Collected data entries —
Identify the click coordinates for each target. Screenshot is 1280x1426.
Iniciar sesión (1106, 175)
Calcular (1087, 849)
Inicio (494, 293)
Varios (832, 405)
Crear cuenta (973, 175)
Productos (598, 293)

...

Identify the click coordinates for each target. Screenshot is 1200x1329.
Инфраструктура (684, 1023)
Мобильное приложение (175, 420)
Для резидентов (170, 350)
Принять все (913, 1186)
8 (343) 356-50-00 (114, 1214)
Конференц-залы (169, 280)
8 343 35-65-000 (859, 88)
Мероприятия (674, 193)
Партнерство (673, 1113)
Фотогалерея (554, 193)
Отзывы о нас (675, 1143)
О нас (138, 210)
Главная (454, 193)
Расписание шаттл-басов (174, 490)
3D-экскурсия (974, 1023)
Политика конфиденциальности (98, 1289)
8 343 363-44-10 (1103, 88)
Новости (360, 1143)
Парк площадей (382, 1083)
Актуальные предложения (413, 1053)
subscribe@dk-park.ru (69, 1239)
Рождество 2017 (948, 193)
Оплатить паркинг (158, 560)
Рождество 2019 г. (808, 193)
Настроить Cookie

* * *

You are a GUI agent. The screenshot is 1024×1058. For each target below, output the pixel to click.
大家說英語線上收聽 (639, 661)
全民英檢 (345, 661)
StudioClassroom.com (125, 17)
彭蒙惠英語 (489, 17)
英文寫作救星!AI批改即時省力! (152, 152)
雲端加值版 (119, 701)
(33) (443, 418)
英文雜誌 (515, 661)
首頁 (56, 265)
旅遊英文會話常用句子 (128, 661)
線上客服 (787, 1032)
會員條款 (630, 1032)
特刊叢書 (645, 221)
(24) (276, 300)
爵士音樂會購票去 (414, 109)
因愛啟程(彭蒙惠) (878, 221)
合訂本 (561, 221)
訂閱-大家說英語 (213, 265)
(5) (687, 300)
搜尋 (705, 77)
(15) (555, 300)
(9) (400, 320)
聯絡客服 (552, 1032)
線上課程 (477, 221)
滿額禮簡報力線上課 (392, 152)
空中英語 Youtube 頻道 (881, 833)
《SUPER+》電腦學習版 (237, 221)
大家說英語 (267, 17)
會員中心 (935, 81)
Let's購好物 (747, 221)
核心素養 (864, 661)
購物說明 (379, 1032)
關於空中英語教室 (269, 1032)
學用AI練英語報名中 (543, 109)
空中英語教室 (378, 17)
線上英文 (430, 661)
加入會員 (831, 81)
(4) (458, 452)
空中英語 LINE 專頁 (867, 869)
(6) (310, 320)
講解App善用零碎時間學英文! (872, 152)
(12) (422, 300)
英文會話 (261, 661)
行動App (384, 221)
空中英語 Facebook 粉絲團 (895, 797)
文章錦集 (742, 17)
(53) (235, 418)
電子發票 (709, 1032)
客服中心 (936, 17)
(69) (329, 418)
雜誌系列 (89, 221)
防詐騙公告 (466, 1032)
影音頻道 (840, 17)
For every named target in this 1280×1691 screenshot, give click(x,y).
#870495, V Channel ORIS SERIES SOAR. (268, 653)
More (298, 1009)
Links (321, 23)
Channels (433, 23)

Work required —
Output the lines above between the one holding "線上課程 (477, 221)" and the one holding "(12) (422, 300)", inclusive, with nothing before or after them.

The completed task —
線上課程 (477, 221)
滿額禮簡報力線上課 (392, 152)
空中英語 Youtube 頻道 (881, 833)
《SUPER+》電腦學習版 (237, 221)
大家說英語 (267, 17)
會員中心 (935, 81)
Let's購好物 (747, 221)
核心素養 (864, 661)
購物說明 (379, 1032)
關於空中英語教室 (269, 1032)
學用AI練英語報名中 (543, 109)
空中英語教室 (378, 17)
線上英文 (430, 661)
加入會員 (831, 81)
(4) (458, 452)
空中英語 LINE 專頁 (867, 869)
(6) (310, 320)
講解App善用零碎時間學英文! (872, 152)
(12) (422, 300)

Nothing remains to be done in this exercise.